╭──

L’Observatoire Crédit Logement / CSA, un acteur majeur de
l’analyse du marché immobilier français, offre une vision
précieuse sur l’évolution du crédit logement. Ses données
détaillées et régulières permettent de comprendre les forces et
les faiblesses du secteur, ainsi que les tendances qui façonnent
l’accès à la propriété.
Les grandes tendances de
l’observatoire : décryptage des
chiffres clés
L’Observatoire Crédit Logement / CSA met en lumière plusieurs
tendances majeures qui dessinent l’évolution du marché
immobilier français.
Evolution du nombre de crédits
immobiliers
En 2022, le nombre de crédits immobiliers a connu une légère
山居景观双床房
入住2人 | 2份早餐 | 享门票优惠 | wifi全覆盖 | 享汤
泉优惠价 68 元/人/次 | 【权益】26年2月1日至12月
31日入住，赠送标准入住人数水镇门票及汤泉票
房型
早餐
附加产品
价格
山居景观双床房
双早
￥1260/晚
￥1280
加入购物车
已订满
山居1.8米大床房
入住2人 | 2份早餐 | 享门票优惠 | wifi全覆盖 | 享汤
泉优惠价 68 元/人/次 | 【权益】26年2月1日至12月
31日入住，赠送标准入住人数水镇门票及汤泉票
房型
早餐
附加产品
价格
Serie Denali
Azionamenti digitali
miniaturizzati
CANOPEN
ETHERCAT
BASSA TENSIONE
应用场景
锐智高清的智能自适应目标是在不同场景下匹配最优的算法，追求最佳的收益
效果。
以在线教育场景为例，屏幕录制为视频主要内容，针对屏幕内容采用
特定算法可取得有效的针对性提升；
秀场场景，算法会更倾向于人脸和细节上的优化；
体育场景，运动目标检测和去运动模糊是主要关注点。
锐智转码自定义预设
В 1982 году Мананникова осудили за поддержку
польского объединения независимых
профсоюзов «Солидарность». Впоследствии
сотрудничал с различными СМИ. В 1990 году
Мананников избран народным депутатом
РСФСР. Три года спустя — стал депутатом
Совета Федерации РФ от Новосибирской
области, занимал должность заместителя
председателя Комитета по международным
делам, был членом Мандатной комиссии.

╰──
╭──

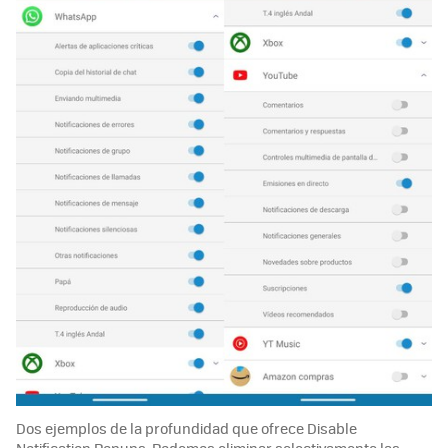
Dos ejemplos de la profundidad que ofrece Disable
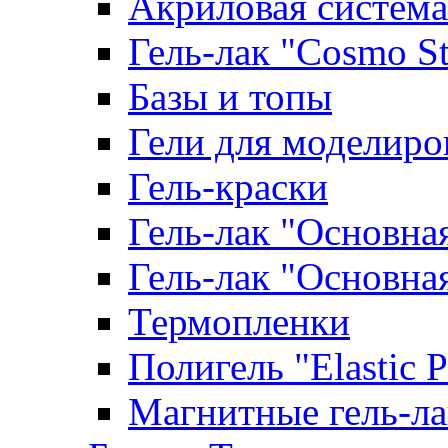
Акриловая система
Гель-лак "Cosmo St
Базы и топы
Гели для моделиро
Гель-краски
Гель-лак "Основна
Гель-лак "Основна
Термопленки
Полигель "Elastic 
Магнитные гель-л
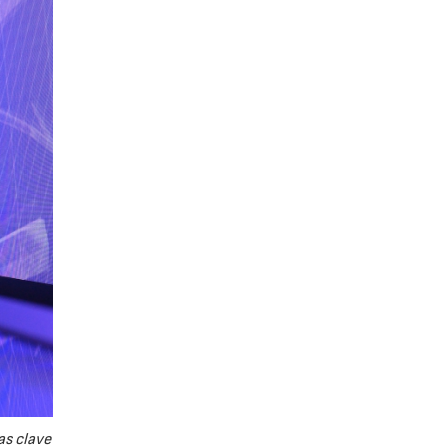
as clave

╰──

Could you return exactly the stretch of the data above that starts at the line with "Evolution du nombre de crédits" and ends at the line with "делам, был членом Мандатной комиссии.", both lines included?

== Result for this task ==
Evolution du nombre de crédits
immobiliers
En 2022, le nombre de crédits immobiliers a connu une légère
山居景观双床房
入住2人 | 2份早餐 | 享门票优惠 | wifi全覆盖 | 享汤
泉优惠价 68 元/人/次 | 【权益】26年2月1日至12月
31日入住，赠送标准入住人数水镇门票及汤泉票
房型
早餐
附加产品
价格
山居景观双床房
双早
￥1260/晚
￥1280
加入购物车
已订满
山居1.8米大床房
入住2人 | 2份早餐 | 享门票优惠 | wifi全覆盖 | 享汤
泉优惠价 68 元/人/次 | 【权益】26年2月1日至12月
31日入住，赠送标准入住人数水镇门票及汤泉票
房型
早餐
附加产品
价格
Serie Denali
Azionamenti digitali
miniaturizzati
CANOPEN
ETHERCAT
BASSA TENSIONE
应用场景
锐智高清的智能自适应目标是在不同场景下匹配最优的算法，追求最佳的收益
效果。
以在线教育场景为例，屏幕录制为视频主要内容，针对屏幕内容采用
特定算法可取得有效的针对性提升；
秀场场景，算法会更倾向于人脸和细节上的优化；
体育场景，运动目标检测和去运动模糊是主要关注点。
锐智转码自定义预设
В 1982 году Мананникова осудили за поддержку
польского объединения независимых
профсоюзов «Солидарность». Впоследствии
сотрудничал с различными СМИ. В 1990 году
Мананников избран народным депутатом
РСФСР. Три года спустя — стал депутатом
Совета Федерации РФ от Новосибирской
области, занимал должность заместителя
председателя Комитета по международным
делам, был членом Мандатной комиссии.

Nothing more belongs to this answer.